Listen to interviews of successful entrepreneurs, or read their autobiographies, and one pattern emerges. They have a big ego. Of course, everyone has an ego – you can’t function without believing in yourself. But we entrepreneurs have it in spades.

And what goes along with ego is saying ‘no-go’ to advice. We don’t admit we need advice and, even if we did, we don’t seek it enough.


It could be a simple question, like: should I add a widget on the side of my web page. Or a higher stakes one, like: what should I charge? Or should I create an app for my business?

Why would we not ask for advice? After all, there is always someone who has done exactly what you want to do and has insights you can learn from. But something happens when you contemplate asking others. Maybe you wonder if you even know anyone that can help, or maybe you worry that if you do find someone, they might refuse your request.

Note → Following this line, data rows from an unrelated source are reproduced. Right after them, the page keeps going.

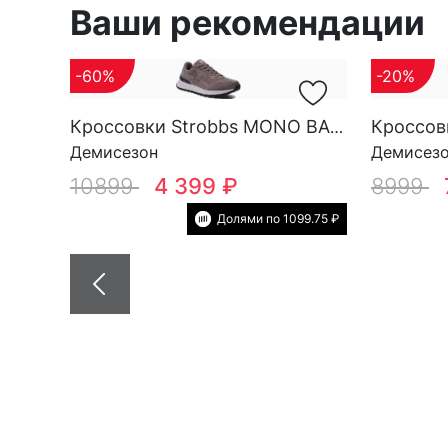
Ваши рекомендации
-60%
-20%
Кроссовки Strobbs MONO BASE M 3696-17
Демисезон
Демисез
10899
4 399 ₽
8999
Долями по 1099.75 ₽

Either way, advice is like gold. It might take some work to get it, but once you do, it’s invaluable.


If you follow the theory of six degrees of separation then you understand that the person you need to ask is within reach. This theory states that everyone you want to connect with is just six steps away, by introduction, from someone you already know. Here are two recent examples:

Last week I needed an employment contract for my employee, Sarah. Two emails later I had two versions to work from. In fact, I actually found Sarah by asking friends.

Guy KawasakiI wanted to interview Guy Kawasaki for my podcast. I asked Jaime Tardy how to reach him and two emails later he was booked (BTW you can enjoy that interview here).  

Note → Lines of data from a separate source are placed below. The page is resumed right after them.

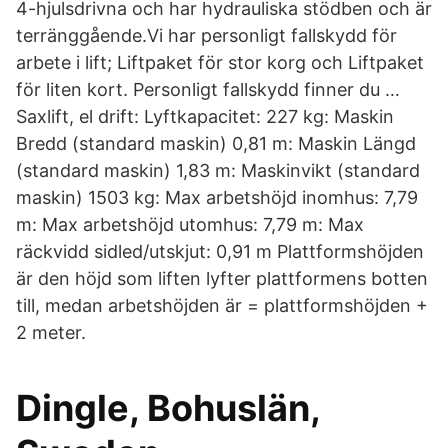
4-hjulsdrivna och har hydrauliska stödben och är
terränggående.Vi har personligt fallskydd för
arbete i lift; Liftpaket för stor korg och Liftpaket
för liten kort. Personligt fallskydd finner du …
Saxlift, el drift: Lyftkapacitet: 227 kg: Maskin
Bredd (standard maskin) 0,81 m: Maskin Längd
(standard maskin) 1,83 m: Maskinvikt (standard
maskin) 1503 kg: Max arbetshöjd inomhus: 7,79
m: Max arbetshöjd utomhus: 7,79 m: Max
räckvidd sidled/utskjut: 0,91 m Plattformshöjden
är den höjd som liften lyfter plattformens botten
till, medan arbetshöjden är = plattformshöjden +
2 meter.
Dingle, Bohuslän,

Of course, you will feel a little hesitation before you ask someone for help. That’s human. That is just your six-ounce buddy the Amygdala watching out for you. My advice is: listen, say “Thank You”, and do it anyways.

When I wanted to create a mastermind group I just bit the bullet, phoned three people and asked. Of course, I felt a little hesitation before each call (I’d be worried if I didn’t), but you learn a lot by pushing through and making the call.

When I wanted to launch my year-long coaching program I just picked up the phone and started dialing. I started with people I knew and asked three simple questions: what content would serve you the most? Who do you know that would benefit from this? And are you interested in joining? Within three weeks the program was full.

What about for you?

What are you working on right now that could do with a little outside perspective (or maybe even a little dose of “What the hell were you thinking!??”)


  • If you have a book draft, call six people (Yes call – don’t email) and ask if they will read and review it.
  • If you need help with marketing get on a forum, LinkedIn or Facebook group and start asking for advice.
  • If you have a list, you can send a simple survey (Survey Monkey lets you ask up to 10 questions of 100 people for free).
  • If you have people in your community you want advice from, call or email and ask if they would meet for 30 minutes to share their journey. The approach that usually works for me is a request something like:

Dear Hugh,

I was just talking with  ########### and they spoke highly of the work you are doing. I’m new to the business and have lots of ideas. And I know I could learn a lot from you and your successes.

Can I buy you coffee either this Tuesday at 1:30 or Wednesday at 10:30 (I promise to keep the meeting to 30 minutes)?

Thanks and please let me know if either of those times work for you.

You will be surprised by how many people are willing to help. All you have to do is ask.